Tremors And Preparedness

In the last few days, there were a few earthquakes in Jammu and Kashmir. On February 5, a tremor registering a magnitude of 5.7 shook Kashmir Valley. On Thursday last, a temblor measuring 3.8 on the Richter scale hit Gulmarg. These quakes fortunately did not cause any casualty or damage to any property.
Earthquakes are not strange to this part of the globe. On October 8, 2005, a 7.6 earthquake shook the Kashmir region in 2005. It led to the loss of around 80,000 lives with Pakistan controlled Kashmir being the worst affected. On this side of the J&K, the quake caused devastation along with the frontier villages particularly Uri and Kupwara district.
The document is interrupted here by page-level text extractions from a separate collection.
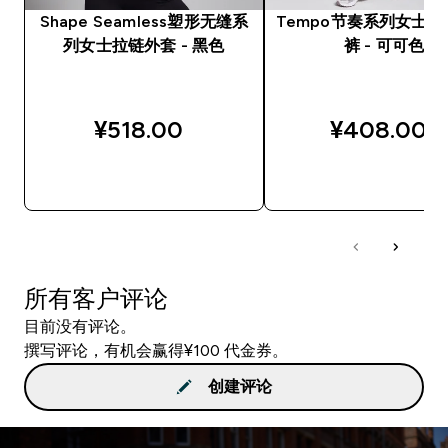
Shape Seamless塑形无缝系
Tempo节奏系列女士
列女士拉链外套 - 黑色
裤 - 可可色
¥518.00‎
¥408.00‎
快速购买
快速购买
所有客户评论
目前没有评论。
撰写评论，有机会赢得¥100 代金券。
创建评论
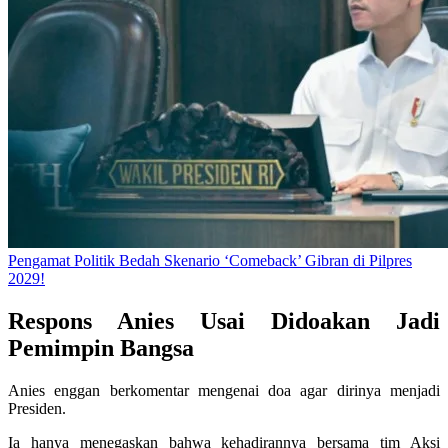
Pengamat Politik Bedah Skenario ‘Comeback’ Gibran di Pilpres
2029!
Respons Anies Usai Didoakan Jadi
Pemimpin Bangsa
Anies enggan berkomentar mengenai doa agar dirinya menjadi
Presiden.
Ia hanya menegaskan bahwa kehadirannya bersama tim Aksi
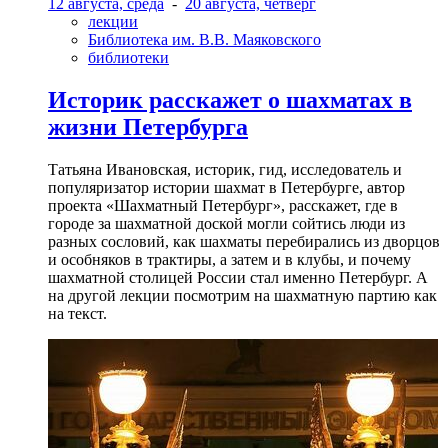
12 августа, среда
-
20 августа, четверг
лекции
Библиотека им. В.В. Маяковского
библиотеки
Историк расскажет о шахматах в
жизни Петербурга
Татьяна Ивановская, историк, гид, исследователь и
популяризатор истории шахмат в Петербурге, автор
проекта «Шахматный Петербург», расскажет, где в
городе за шахматной доской могли сойтись люди из
разных сословий, как шахматы перебирались из дворцов
и особняков в трактиры, а затем и в клубы, и почему
шахматной столицей России стал именно Петербург. А
на другой лекции посмотрим на шахматную партию как
на текст.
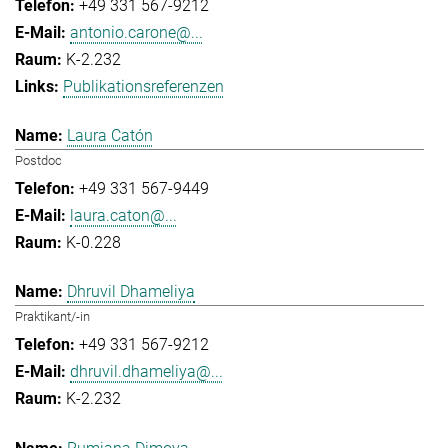
+49 331 567-9212
antonio.carone@...
K-2.232
Publikationsreferenzen
Laura Catón
Postdoc
+49 331 567-9449
laura.caton@...
K-0.228
Dhruvil Dhameliya
Praktikant/-in
+49 331 567-9212
dhruvil.dhameliya@...
K-2.232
If anything, the recent quakes should be a warning about a possible repetition of the natural disaster in the region.
Powerful earthquakes are in a class of their own, able to strike without warning and capable of creating widespread devastation.
India has been divided into four zones viz. zone V, IV, III and II according to the seismic zoning map of India prepared by Bureau of Indian Standards (BIS) based on historical seismicity and strong ground motions.
Out of these zones, Zone V exhibits the highest seismic risk and zone II has the least.
All districts of Kashmir valley and Doda district fall in Seismic Zone-V, and the rest of the districts fall in Seismic Zone-IV.
The time of occurrence of a big earthquake cannot be predicted accurately with existing technology even as the government of India revealed in parliament earlier this year that it plans to strengthen the existing National Seismological Network with additional 35 field stations during 2021-22, thus making it to 150. This will help in the detection of smaller earthquakes in selected locations.
Recent earthquakes highlight the need for preparedness on part of the government beforehand rather than managing its aftermath.
Given the high vulnerability, there is no ordinary escape for the region from susceptibility to earthquakes. However, the foreknowledge of potential danger areas can help mitigate the impact of a disaster. Keeping in view the preparations of the J&K, any jolt leads to more panic.
There is a need to accept earthquakes as a reality and do everything to redefine development plans, especially in terms of building quake-resistant buildings. There ought to be a systematic resort to disaster drills to educate the public on what to do during an earthquake. Preparedness remains the key to such disasters.